** EXERCISE INPUT follows **
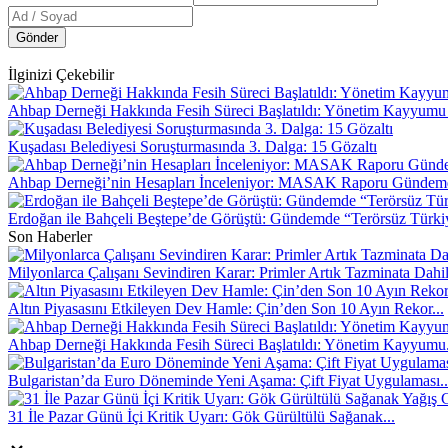
Gönder
İlginizi Çekebilir
Ahbap Derneği Hakkında Fesih Süreci Başlatıldı: Yönetim Kayyumu
Kuşadası Belediyesi Soruşturmasında 3. Dalga: 15 Gözaltı
Ahbap Derneği’nin Hesapları İnceleniyor: MASAK Raporu Gündem
Erdoğan ile Bahçeli Beştepe’de Görüştü: Gündemde “Terörsüz Türki
Son Haberler
Milyonlarca Çalışanı Sevindiren Karar: Primler Artık Tazminata Dahi
Altın Piyasasını Etkileyen Dev Hamle: Çin’den Son 10 Ayın Rekor...
Ahbap Derneği Hakkında Fesih Süreci Başlatıldı: Yönetim Kayyumu.
Bulgaristan’da Euro Döneminde Yeni Aşama: Çift Fiyat Uygulaması..
31 İle Pazar Günü İçi Kritik Uyarı: Gök Gürültülü Sağanak...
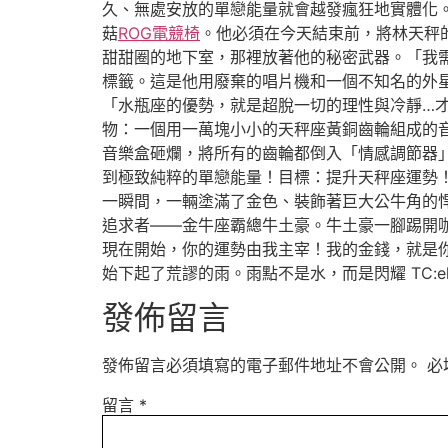
久、無處安放的單戀能量就會越發瘋狂地實體化
菇
ROG電競椅
。他必須在今天結束前，將林天秤
甜甜圈的地下室，那裡放著他的秘密武器。「我
標籤。這是他用廢棄的唱片機和一個不知名的外
「水瓶座的優勢，就是超脫一切的理性與冷靜…
物：一個用一萬塊小小的天秤座黃銅齒輪組成的
音樂盒砸爛，將所有的齒輪都倒入「情感調節器
到極致純粹的單戀能量！目標：提升天秤座運勢
一瞬間，一輛塗滿了金色、裝飾著巨大公牛角的
追求者——金牛座霸總牛土豪。牛土豪一腳踢開
現在開始，你的運勢由我主宰！我的金錢，就是
始下起了荒謬的雨。雨點不是水，而是閃耀 TC:elanc
發佈留言
發佈留言必須填寫的電子郵件地址不會公開。
必
留言
*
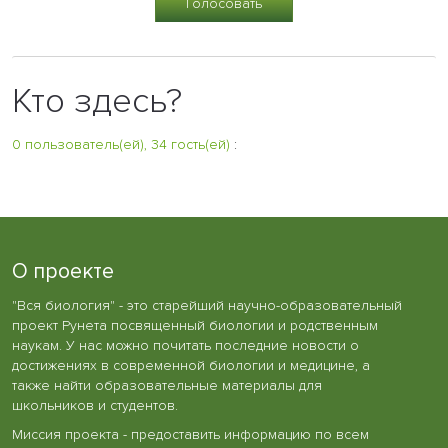
Кто здесь?
0 пользователь(ей), 34 гость(ей)
:
О проекте
"Вся биология" - это старейший научно-образовательный
проект Рунета посвященный биологии и родственным
наукам. У нас можно почитать последние новости о
достижениях в современной биологии и медицине, а
также найти образовательные материалы для
школьников и студентов.
Миссия проекта - предоставить информацию по всем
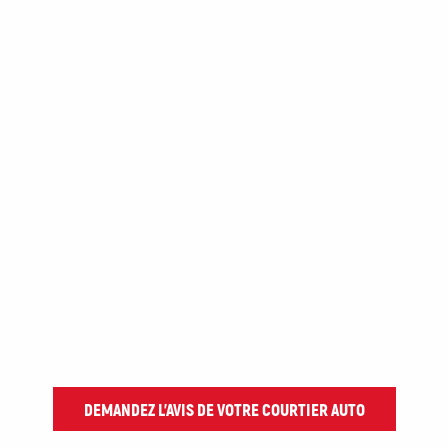
DEMANDEZ L’AVIS DE VOTRE COURTIER AUTO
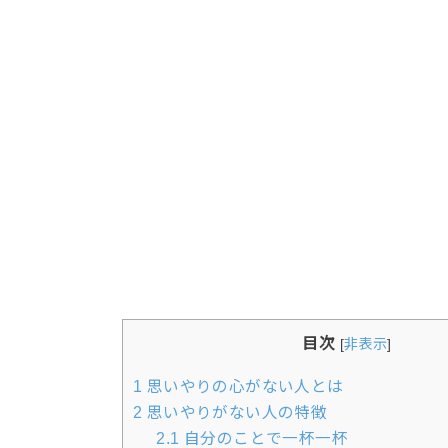
目次
[
非表示
]
1
思いやりの心がない人とは
2
思いやりがない人の特徴
2.1
自分のことで一杯一杯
** End of EXERCISE INPUT **
*TASK TO COMPLETE*:
Exactly as written, reproduce all of the entries while dropping the pictures.

*WRITTEN ANSWER*:
Gönder
İlginizi Çekebilir
Ahbap Derneği Hakkında Fesih Süreci Başlatıldı: Yönetim Kayyumu
Kuşadası Belediyesi Soruşturmasında 3. Dalga: 15 Gözaltı
Ahbap Derneği’nin Hesapları İnceleniyor: MASAK Raporu Gündem
Erdoğan ile Bahçeli Beştepe’de Görüştü: Gündemde “Terörsüz Türki
Son Haberler
Milyonlarca Çalışanı Sevindiren Karar: Primler Artık Tazminata Dahi
Altın Piyasasını Etkileyen Dev Hamle: Çin’den Son 10 Ayın Rekor...
Ahbap Derneği Hakkında Fesih Süreci Başlatıldı: Yönetim Kayyumu.
Bulgaristan’da Euro Döneminde Yeni Aşama: Çift Fiyat Uygulaması..
31 İle Pazar Günü İçi Kritik Uyarı: Gök Gürültülü Sağanak...
久、無處安放的單戀能量就會越發瘋狂地實體化
菇
ROG電競椅
。他必須在今天結束前，將林天秤
甜甜圈的地下室，那裡放著他的秘密武器。「我
標籤。這是他用廢棄的唱片機和一個不知名的外
「水瓶座的優勢，就是超脫一切的理性與冷靜…
物：一個用一萬塊小小的天秤座黃銅齒輪組成的
音樂盒砸爛，將所有的齒輪都倒入「情感調節器
到極致純粹的單戀能量！目標：提升天秤座運勢
一瞬間，一輛塗滿了金色、裝飾著巨大公牛角的
追求者——金牛座霸總牛土豪。牛土豪一腳踢開
現在開始，你的運勢由我主宰！我的金錢，就是
始下起了荒謬的雨。雨點不是水，而是閃耀 TC:elanc
發佈留言
發佈留言必須填寫的電子郵件地址不會公開。
必
留言
*
Кто здесь?
0 пользователь(ей), 34 гость(ей)
:
О проекте
"Вся биология" - это старейший научно-образовательный
проект Рунета посвященный биологии и родственным
наукам. У нас можно почитать последние новости о
достижениях в современной биологии и медицине, а
также найти образовательные материалы для
школьников и студентов.
Миссия проекта - предоставить информацию по всем
DEMANDEZ L’AVIS DE VOTRE COURTIER AUTO
目次
[
非表示
]
1
思いやりの心がない人とは
2
思いやりがない人の特徴
2.1
自分のことで一杯一杯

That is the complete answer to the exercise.